Soap journalist Pat Palmer, who worked with her on All Day TV, noted how much Joyce loved the people she worked with and covered. “She always had us all over to her house for wonderful dinners and evenings,” Palmer recounted. It was a time when the soap world — especially the soaps produced in New York — was a remarkably close and friendly community. Later Joyce also did special issues for the new Soap Opera Digest.
She met her loving husband Allan, a public relations executive, in 1974. They were married a year later. Says Allan: “We both invented the Soap Opera Festivals together.

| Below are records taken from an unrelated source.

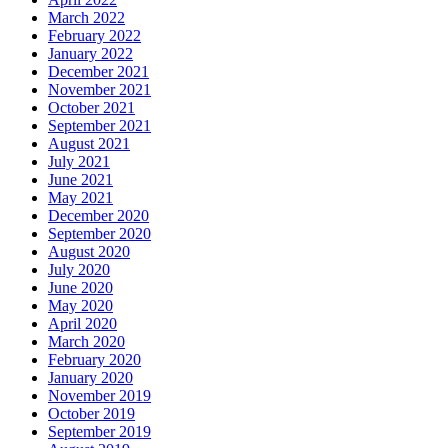
March 2022
February 2022
January 2022
December 2021
November 2021
October 2021
September 2021
August 2021
July 2021
June 2021
May 2021
December 2020
September 2020
August 2020
July 2020
June 2020
May 2020
April 2020
March 2020
February 2020
January 2020
November 2019
October 2019
September 2019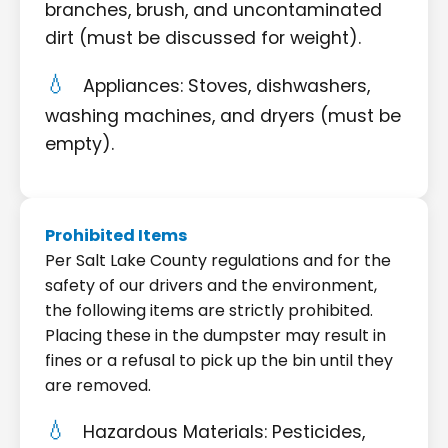
branches, brush, and uncontaminated
dirt (must be discussed for weight).
Appliances: Stoves, dishwashers,
washing machines, and dryers (must be
empty).
Prohibited Items
Per Salt Lake County regulations and for the
safety of our drivers and the environment,
the following items are strictly prohibited.
Placing these in the dumpster may result in
fines or a refusal to pick up the bin until they
are removed.
Hazardous Materials: Pesticides,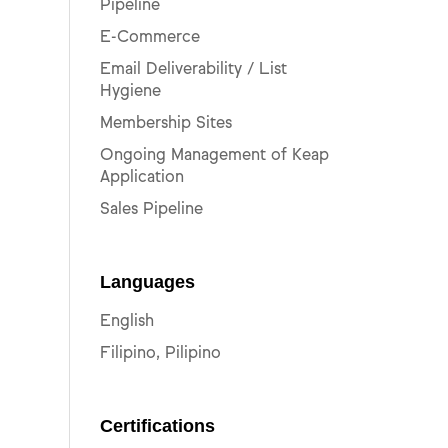
Pipeline
E-Commerce
Email Deliverability / List
Hygiene
Membership Sites
Ongoing Management of Keap
Application
Sales Pipeline
Languages
English
Filipino, Pilipino
Certifications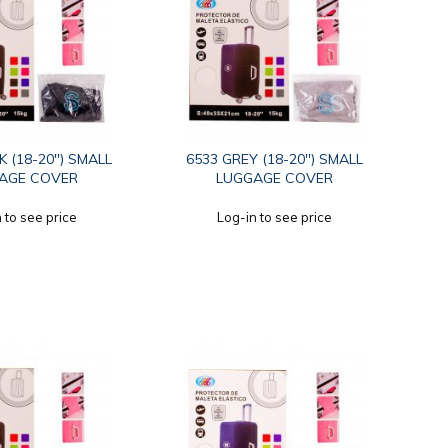
 (18-20'') SMALL
6533 GREY (18-20'') SMALL
AGE COVER
LUGGAGE COVER
 to see price
Log-in to see price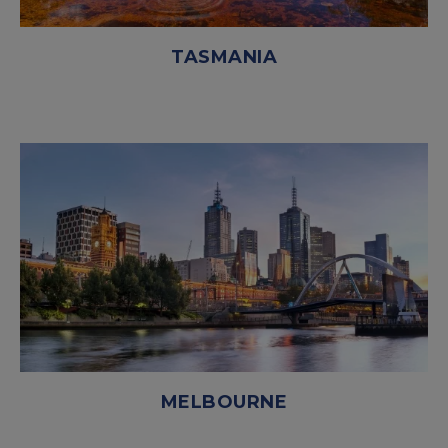
TASMANIA
MELBOURNE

But the mall personal appearances and everything we did was really a Joyce Becker production.” Joyce was always the MC.Each show featured four or more soap stars with big names, like Jacqueline Courtney (Alice Matthews, “Another World”) and Ruth Warrick (Phoebe Tyler, “All My Children.”)
The sold-out shows became so popular nationwide that in 1991 one very much like Joyce and Allan’s was portrayed in the movie “Soap Dish,” which was all about a top soap star named Celeste Talbert (Sally Field) rumored to be based on Susan Lucci’s Erica on “All My Children.” Joyce had many such famous guests at her joyous mall meet-and-greets.Allan fondly remembers the squeals at one of their most popular productions, introducing Stephen Nichols his early days playing Patch Johnson on “Days of Our Lives.”
Allan and Joyce have two children, Elizabeth and David, and two grandchildren. Allan lovingly remembers that Joyce’s strong, amiable personality could even be felt at her funeral service.“At the very end,” he says, “we played Frank Sinatra’s song ‘My Way.’ That was all Joyce.”